=== Section Start ===
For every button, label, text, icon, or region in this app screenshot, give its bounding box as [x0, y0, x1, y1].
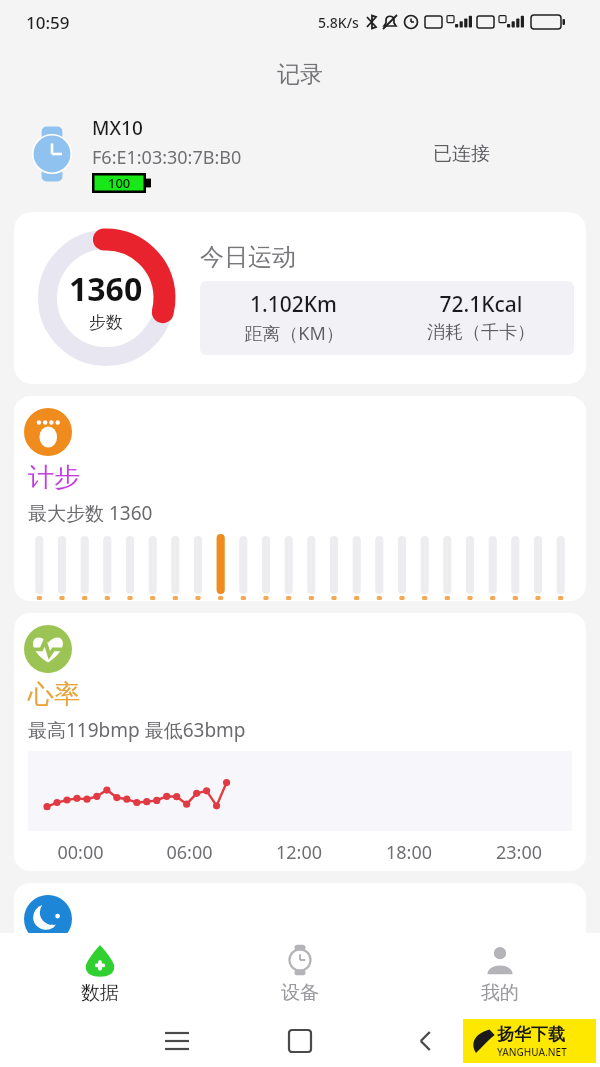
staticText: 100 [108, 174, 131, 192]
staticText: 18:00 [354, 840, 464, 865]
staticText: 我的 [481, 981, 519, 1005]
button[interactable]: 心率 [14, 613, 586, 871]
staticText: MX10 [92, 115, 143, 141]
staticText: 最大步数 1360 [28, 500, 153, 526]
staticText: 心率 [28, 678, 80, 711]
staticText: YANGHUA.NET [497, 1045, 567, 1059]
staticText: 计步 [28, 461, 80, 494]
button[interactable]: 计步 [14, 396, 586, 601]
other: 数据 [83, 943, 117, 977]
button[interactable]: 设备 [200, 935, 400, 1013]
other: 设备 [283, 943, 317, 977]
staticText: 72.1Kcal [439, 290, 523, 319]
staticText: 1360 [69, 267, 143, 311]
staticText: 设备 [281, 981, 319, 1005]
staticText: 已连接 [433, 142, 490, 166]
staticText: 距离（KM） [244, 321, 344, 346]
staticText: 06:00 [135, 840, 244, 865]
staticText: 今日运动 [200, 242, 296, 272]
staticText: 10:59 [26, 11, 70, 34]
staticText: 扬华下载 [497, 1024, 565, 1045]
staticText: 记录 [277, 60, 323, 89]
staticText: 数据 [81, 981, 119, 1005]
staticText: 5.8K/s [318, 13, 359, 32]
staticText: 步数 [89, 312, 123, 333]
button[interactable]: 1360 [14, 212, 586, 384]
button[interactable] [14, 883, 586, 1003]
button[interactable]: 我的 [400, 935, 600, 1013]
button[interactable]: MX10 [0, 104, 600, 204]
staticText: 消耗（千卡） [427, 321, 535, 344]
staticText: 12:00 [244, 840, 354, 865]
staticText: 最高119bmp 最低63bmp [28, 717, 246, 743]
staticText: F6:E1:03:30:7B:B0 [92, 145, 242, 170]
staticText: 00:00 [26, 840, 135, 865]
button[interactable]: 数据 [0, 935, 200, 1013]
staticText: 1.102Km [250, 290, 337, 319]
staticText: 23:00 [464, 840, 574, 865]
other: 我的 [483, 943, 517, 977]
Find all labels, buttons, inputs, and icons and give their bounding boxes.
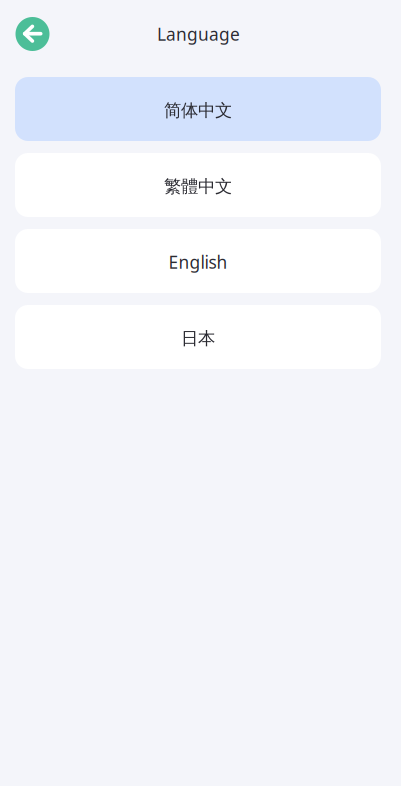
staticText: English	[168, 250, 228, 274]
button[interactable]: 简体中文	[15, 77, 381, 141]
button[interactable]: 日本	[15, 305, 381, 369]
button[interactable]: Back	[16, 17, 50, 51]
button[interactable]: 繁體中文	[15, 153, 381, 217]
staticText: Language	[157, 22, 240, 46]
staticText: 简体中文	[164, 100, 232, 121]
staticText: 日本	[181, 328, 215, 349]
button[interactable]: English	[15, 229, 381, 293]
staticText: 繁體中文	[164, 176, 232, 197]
=== Section End ===
=== Section Start ===
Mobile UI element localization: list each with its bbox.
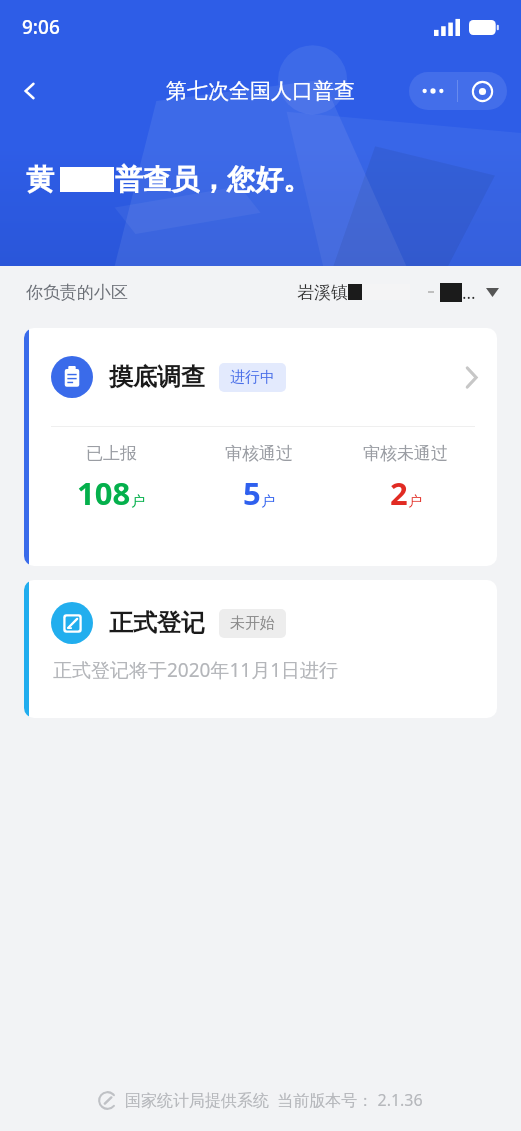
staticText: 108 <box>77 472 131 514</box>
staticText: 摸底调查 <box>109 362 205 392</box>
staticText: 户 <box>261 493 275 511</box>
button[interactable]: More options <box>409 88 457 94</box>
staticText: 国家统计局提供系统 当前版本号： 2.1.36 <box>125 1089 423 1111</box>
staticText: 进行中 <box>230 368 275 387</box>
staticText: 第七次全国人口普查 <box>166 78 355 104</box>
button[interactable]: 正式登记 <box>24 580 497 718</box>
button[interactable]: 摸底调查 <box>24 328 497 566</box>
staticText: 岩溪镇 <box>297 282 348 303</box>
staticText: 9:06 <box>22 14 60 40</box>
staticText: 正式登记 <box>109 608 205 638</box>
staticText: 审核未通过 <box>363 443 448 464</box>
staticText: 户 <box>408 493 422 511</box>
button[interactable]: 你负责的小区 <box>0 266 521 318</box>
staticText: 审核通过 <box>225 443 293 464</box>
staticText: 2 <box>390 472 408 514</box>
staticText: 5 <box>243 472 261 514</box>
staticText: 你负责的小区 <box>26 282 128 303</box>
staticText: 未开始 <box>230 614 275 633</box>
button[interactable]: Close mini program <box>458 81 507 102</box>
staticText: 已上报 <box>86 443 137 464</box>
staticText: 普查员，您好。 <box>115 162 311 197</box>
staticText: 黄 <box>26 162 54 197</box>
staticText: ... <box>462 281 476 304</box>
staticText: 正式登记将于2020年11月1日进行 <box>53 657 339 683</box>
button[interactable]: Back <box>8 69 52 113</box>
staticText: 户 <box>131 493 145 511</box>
=== Section End ===
▸ Exercise goal: In the data above, tally the lines holding "简体中文" and answer with the figure only.

▸ Answer section: 2